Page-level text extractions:
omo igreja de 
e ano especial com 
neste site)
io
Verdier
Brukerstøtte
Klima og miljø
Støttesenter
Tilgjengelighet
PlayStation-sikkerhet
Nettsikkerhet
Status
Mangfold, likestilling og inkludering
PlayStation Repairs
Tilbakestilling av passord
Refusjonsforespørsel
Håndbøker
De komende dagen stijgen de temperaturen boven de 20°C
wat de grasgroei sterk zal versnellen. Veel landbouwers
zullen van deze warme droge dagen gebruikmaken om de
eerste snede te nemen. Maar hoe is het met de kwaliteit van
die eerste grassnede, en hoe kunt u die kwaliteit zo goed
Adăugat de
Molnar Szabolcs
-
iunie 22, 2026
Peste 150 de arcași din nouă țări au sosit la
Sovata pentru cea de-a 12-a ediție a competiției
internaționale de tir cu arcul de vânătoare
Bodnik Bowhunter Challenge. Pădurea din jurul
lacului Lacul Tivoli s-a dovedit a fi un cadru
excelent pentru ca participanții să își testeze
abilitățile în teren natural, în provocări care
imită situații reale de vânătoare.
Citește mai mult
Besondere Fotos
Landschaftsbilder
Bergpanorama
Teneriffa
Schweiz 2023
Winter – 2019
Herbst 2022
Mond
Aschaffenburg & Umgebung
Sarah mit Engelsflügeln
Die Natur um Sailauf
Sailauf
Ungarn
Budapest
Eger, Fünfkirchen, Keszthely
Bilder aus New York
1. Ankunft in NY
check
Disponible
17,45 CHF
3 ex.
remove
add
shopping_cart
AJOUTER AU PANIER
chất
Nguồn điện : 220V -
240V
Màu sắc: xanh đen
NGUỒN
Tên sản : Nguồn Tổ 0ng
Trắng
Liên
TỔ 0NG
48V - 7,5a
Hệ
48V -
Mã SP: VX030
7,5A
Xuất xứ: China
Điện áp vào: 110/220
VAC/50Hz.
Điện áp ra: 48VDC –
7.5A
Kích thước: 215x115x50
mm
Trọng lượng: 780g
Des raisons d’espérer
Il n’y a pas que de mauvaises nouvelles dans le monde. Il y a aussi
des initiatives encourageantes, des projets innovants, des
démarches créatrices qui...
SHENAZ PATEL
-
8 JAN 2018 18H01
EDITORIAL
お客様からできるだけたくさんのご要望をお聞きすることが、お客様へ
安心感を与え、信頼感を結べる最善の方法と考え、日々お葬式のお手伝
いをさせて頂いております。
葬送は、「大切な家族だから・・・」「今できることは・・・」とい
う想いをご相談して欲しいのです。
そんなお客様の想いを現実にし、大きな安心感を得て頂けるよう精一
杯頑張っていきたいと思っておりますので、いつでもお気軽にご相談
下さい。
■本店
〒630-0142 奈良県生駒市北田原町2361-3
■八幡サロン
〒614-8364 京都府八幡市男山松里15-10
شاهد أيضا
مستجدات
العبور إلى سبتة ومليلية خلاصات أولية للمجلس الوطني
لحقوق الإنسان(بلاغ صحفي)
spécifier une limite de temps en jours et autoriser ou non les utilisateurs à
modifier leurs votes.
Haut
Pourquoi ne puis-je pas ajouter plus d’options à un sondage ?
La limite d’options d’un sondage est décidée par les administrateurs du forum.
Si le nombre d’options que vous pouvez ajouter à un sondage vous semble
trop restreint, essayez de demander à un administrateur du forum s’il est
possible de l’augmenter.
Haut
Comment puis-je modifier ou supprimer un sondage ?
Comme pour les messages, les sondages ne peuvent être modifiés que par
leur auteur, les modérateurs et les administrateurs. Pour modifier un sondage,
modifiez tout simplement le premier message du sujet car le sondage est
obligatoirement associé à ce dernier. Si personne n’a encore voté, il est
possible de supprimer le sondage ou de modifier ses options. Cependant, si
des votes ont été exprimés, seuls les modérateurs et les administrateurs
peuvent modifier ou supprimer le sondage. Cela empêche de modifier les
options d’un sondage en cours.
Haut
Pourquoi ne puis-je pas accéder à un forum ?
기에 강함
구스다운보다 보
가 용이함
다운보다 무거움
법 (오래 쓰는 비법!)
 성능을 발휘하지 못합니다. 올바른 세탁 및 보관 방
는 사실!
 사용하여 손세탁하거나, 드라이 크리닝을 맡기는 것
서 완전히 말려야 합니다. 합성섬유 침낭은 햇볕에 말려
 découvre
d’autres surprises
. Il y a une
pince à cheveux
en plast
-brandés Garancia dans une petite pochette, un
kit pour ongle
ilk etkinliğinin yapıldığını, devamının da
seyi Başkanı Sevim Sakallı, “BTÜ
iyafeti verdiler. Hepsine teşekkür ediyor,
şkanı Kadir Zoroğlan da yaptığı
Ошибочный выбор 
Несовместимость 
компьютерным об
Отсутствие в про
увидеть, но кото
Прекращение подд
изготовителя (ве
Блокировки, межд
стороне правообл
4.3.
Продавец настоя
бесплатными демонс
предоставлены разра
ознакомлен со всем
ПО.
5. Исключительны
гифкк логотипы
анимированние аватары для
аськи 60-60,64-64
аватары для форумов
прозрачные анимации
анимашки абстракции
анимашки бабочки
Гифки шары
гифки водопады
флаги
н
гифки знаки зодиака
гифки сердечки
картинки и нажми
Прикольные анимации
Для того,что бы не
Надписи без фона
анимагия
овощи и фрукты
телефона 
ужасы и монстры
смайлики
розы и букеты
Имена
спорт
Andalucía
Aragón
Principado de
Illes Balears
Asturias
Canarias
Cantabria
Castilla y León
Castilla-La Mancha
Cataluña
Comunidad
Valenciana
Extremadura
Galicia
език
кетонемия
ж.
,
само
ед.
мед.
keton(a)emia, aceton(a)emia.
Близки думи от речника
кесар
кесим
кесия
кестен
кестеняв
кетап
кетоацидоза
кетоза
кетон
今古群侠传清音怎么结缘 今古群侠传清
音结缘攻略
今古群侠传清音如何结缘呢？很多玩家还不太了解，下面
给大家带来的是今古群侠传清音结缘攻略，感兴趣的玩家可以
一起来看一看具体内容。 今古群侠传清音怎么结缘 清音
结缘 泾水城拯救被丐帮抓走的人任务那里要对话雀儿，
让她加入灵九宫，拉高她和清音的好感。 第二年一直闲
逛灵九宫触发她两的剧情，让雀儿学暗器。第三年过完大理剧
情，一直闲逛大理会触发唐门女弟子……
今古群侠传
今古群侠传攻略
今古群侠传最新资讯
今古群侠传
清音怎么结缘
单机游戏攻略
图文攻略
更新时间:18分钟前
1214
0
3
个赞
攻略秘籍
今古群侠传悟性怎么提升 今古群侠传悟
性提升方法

YOUR INSTRUCTIONS: From the first line to the last, restate the data above exactly.

ANSWER TO THIS PROBLEM:
omo igreja de 
e ano especial com 
neste site)
io
Verdier
Brukerstøtte
Klima og miljø
Støttesenter
Tilgjengelighet
PlayStation-sikkerhet
Nettsikkerhet
Status
Mangfold, likestilling og inkludering
PlayStation Repairs
Tilbakestilling av passord
Refusjonsforespørsel
Håndbøker
De komende dagen stijgen de temperaturen boven de 20°C
wat de grasgroei sterk zal versnellen. Veel landbouwers
zullen van deze warme droge dagen gebruikmaken om de
eerste snede te nemen. Maar hoe is het met de kwaliteit van
die eerste grassnede, en hoe kunt u die kwaliteit zo goed
Adăugat de
Molnar Szabolcs
-
iunie 22, 2026
Peste 150 de arcași din nouă țări au sosit la
Sovata pentru cea de-a 12-a ediție a competiției
internaționale de tir cu arcul de vânătoare
Bodnik Bowhunter Challenge. Pădurea din jurul
lacului Lacul Tivoli s-a dovedit a fi un cadru
excelent pentru ca participanții să își testeze
abilitățile în teren natural, în provocări care
imită situații reale de vânătoare.
Citește mai mult
Besondere Fotos
Landschaftsbilder
Bergpanorama
Teneriffa
Schweiz 2023
Winter – 2019
Herbst 2022
Mond
Aschaffenburg & Umgebung
Sarah mit Engelsflügeln
Die Natur um Sailauf
Sailauf
Ungarn
Budapest
Eger, Fünfkirchen, Keszthely
Bilder aus New York
1. Ankunft in NY
check
Disponible
17,45 CHF
3 ex.
remove
add
shopping_cart
AJOUTER AU PANIER
chất
Nguồn điện : 220V -
240V
Màu sắc: xanh đen
NGUỒN
Tên sản : Nguồn Tổ 0ng
Trắng
Liên
TỔ 0NG
48V - 7,5a
Hệ
48V -
Mã SP: VX030
7,5A
Xuất xứ: China
Điện áp vào: 110/220
VAC/50Hz.
Điện áp ra: 48VDC –
7.5A
Kích thước: 215x115x50
mm
Trọng lượng: 780g
Des raisons d’espérer
Il n’y a pas que de mauvaises nouvelles dans le monde. Il y a aussi
des initiatives encourageantes, des projets innovants, des
démarches créatrices qui...
SHENAZ PATEL
-
8 JAN 2018 18H01
EDITORIAL
お客様からできるだけたくさんのご要望をお聞きすることが、お客様へ
安心感を与え、信頼感を結べる最善の方法と考え、日々お葬式のお手伝
いをさせて頂いております。
葬送は、「大切な家族だから・・・」「今できることは・・・」とい
う想いをご相談して欲しいのです。
そんなお客様の想いを現実にし、大きな安心感を得て頂けるよう精一
杯頑張っていきたいと思っておりますので、いつでもお気軽にご相談
下さい。
■本店
〒630-0142 奈良県生駒市北田原町2361-3
■八幡サロン
〒614-8364 京都府八幡市男山松里15-10
شاهد أيضا
مستجدات
العبور إلى سبتة ومليلية خلاصات أولية للمجلس الوطني
لحقوق الإنسان(بلاغ صحفي)
spécifier une limite de temps en jours et autoriser ou non les utilisateurs à
modifier leurs votes.
Haut
Pourquoi ne puis-je pas ajouter plus d’options à un sondage ?
La limite d’options d’un sondage est décidée par les administrateurs du forum.
Si le nombre d’options que vous pouvez ajouter à un sondage vous semble
trop restreint, essayez de demander à un administrateur du forum s’il est
possible de l’augmenter.
Haut
Comment puis-je modifier ou supprimer un sondage ?
Comme pour les messages, les sondages ne peuvent être modifiés que par
leur auteur, les modérateurs et les administrateurs. Pour modifier un sondage,
modifiez tout simplement le premier message du sujet car le sondage est
obligatoirement associé à ce dernier. Si personne n’a encore voté, il est
possible de supprimer le sondage ou de modifier ses options. Cependant, si
des votes ont été exprimés, seuls les modérateurs et les administrateurs
peuvent modifier ou supprimer le sondage. Cela empêche de modifier les
options d’un sondage en cours.
Haut
Pourquoi ne puis-je pas accéder à un forum ?
기에 강함
구스다운보다 보
가 용이함
다운보다 무거움
법 (오래 쓰는 비법!)
 성능을 발휘하지 못합니다. 올바른 세탁 및 보관 방
는 사실!
 사용하여 손세탁하거나, 드라이 크리닝을 맡기는 것
서 완전히 말려야 합니다. 합성섬유 침낭은 햇볕에 말려
 découvre
d’autres surprises
. Il y a une
pince à cheveux
en plast
-brandés Garancia dans une petite pochette, un
kit pour ongle
ilk etkinliğinin yapıldığını, devamının da
seyi Başkanı Sevim Sakallı, “BTÜ
iyafeti verdiler. Hepsine teşekkür ediyor,
şkanı Kadir Zoroğlan da yaptığı
Ошибочный выбор 
Несовместимость 
компьютерным об
Отсутствие в про
увидеть, но кото
Прекращение подд
изготовителя (ве
Блокировки, межд
стороне правообл
4.3.
Продавец настоя
бесплатными демонс
предоставлены разра
ознакомлен со всем
ПО.
5. Исключительны
гифкк логотипы
анимированние аватары для
аськи 60-60,64-64
аватары для форумов
прозрачные анимации
анимашки абстракции
анимашки бабочки
Гифки шары
гифки водопады
флаги
н
гифки знаки зодиака
гифки сердечки
картинки и нажми
Прикольные анимации
Для того,что бы не
Надписи без фона
анимагия
овощи и фрукты
телефона 
ужасы и монстры
смайлики
розы и букеты
Имена
спорт
Andalucía
Aragón
Principado de
Illes Balears
Asturias
Canarias
Cantabria
Castilla y León
Castilla-La Mancha
Cataluña
Comunidad
Valenciana
Extremadura
Galicia
език
кетонемия
ж.
,
само
ед.
мед.
keton(a)emia, aceton(a)emia.
Близки думи от речника
кесар
кесим
кесия
кестен
кестеняв
кетап
кетоацидоза
кетоза
кетон
今古群侠传清音怎么结缘 今古群侠传清
音结缘攻略
今古群侠传清音如何结缘呢？很多玩家还不太了解，下面
给大家带来的是今古群侠传清音结缘攻略，感兴趣的玩家可以
一起来看一看具体内容。 今古群侠传清音怎么结缘 清音
结缘 泾水城拯救被丐帮抓走的人任务那里要对话雀儿，
让她加入灵九宫，拉高她和清音的好感。 第二年一直闲
逛灵九宫触发她两的剧情，让雀儿学暗器。第三年过完大理剧
情，一直闲逛大理会触发唐门女弟子……
今古群侠传
今古群侠传攻略
今古群侠传最新资讯
今古群侠传
清音怎么结缘
单机游戏攻略
图文攻略
更新时间:18分钟前
1214
0
3
个赞
攻略秘籍
今古群侠传悟性怎么提升 今古群侠传悟
性提升方法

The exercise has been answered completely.